Mike Freer and Matthew Offord have retained the two seats with the largest Jewish communities but saw their majorities dramatically slashed by the chair and vice-chair of the Jewish Labour Movement.
Jeremy Newmark and Mike Katz appeared to be on course to spring huge upsets by taking the seats after counting got underway but it’s believed postal votes took the Tory incumbents over the line.
Freer defeated Newmark by just over 1,600 votes, seeing his majority sink from over 5,000 two year ago. Offord clung on by around 700 votes after a fraught campaign in which he was attacked for backing Brexit and publicly accused by a widow of ignoring her husband’s written appeal on benefits.
Freer, one of the Jewish community’s greatest friends in Parliament, said it wasn’t looking good for him at one point in the night but told Jewish News it was “pleasing” to have been re-elected for a third time. He admitted to “disappointment” about the reduced majority and to have lost parliamentary colleagues while saying “clearly” Newmark had fought a good campaign.
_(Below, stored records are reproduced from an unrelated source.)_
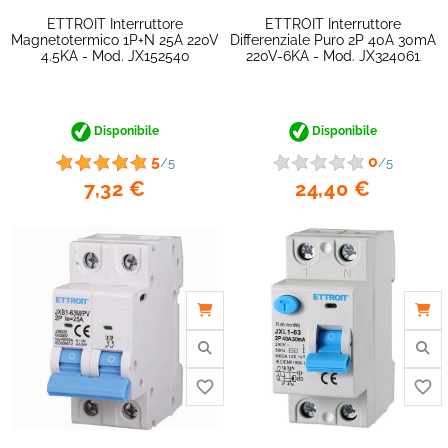
ETTROIT Interruttore
ETTROIT Interruttore
Magnetotermico 1P+N 25A 220V
Differenziale Puro 2P 40A 30mA
4.5KA - Mod. JX152540
220V-6KA - Mod. JX324061
Disponibile
Disponibile
5
0
/5
/5
favorite_border
7,32 €
24,40 €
He added: “The indication on the doorstep was the Jewish community was remaining loyal to me for which I’m very grateful. It’s a good feeling to have my work for my constituents recognised.”
Asked if the national campaign had become a liability, he said it is difficult to find a formula that works as well “in London and Carlisle”, but insisted Theresa May would still be able to lead Brexit negotiations in less than two weeks.
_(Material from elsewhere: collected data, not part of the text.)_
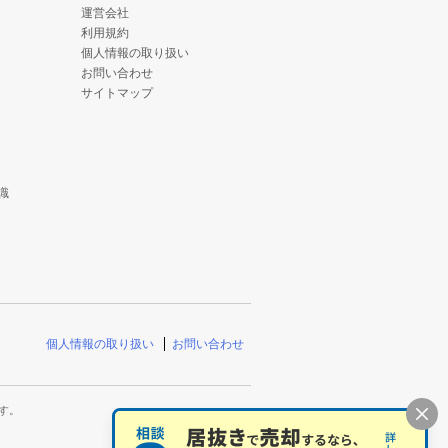
運営会社
利用規約
個人情報の取り扱い
お問い合わせ
サイトマップ
識
個人情報の取り扱い
お問い合わせ
す。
Newmark said: “To reduce Freer’s majority by such a margin is a signal that key messages of my campaign that people in Finchley and Golders Green are worried about the politics of resentment and intolerance that comes as part and parcel of the Brexit debate. That people here want to protect local schools and invest in world-class education.”
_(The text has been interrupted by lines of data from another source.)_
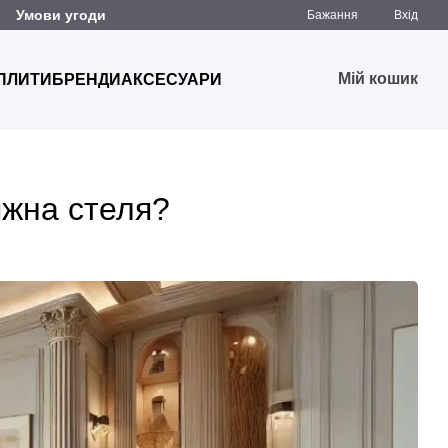
Умови угоди
Бажання
Вхід
Мій кошик
 ПЛИТИ
БРЕНДИ
АКСЕСУАРИ
яжна стеля?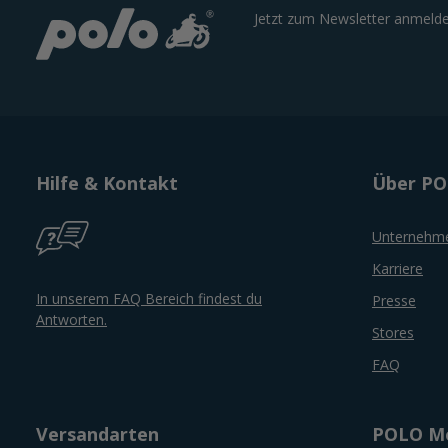
Jetzt zum Newsletter anmelde
Hilfe & Kontakt
Über P
Unternehm
Karriere
In unserem FAQ Bereich findest du
Presse
Antworten.
Stores
FAQ
Versandarten
POLO Mo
He pledged: “I will continue to fight racism and ant-Semitism in society, in Parliament and, if necessary, in my own party; the results across Barnet indicate that many people think it is.”
Newmark split opinion when he announced his candidature to try to unseat one of the community’s key allies.
In Chipping Barnet, former Northern Ireland Secretary almost saw her 7000 majority wiped out, but just hung on to defeat Labour rival Emma Whysall by 353 votes.